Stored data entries
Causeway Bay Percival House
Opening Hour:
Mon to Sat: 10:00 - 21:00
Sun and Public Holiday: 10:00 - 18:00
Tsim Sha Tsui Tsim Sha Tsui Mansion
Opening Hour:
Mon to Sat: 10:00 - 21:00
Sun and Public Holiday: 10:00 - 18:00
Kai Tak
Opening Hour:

What you should do: Each entry above should be output again, precisely as given.

Result for this exercise:
Causeway Bay Percival House
Opening Hour:
Mon to Sat: 10:00 - 21:00
Sun and Public Holiday: 10:00 - 18:00
Tsim Sha Tsui Tsim Sha Tsui Mansion
Opening Hour:
Mon to Sat: 10:00 - 21:00
Sun and Public Holiday: 10:00 - 18:00
Kai Tak
Opening Hour:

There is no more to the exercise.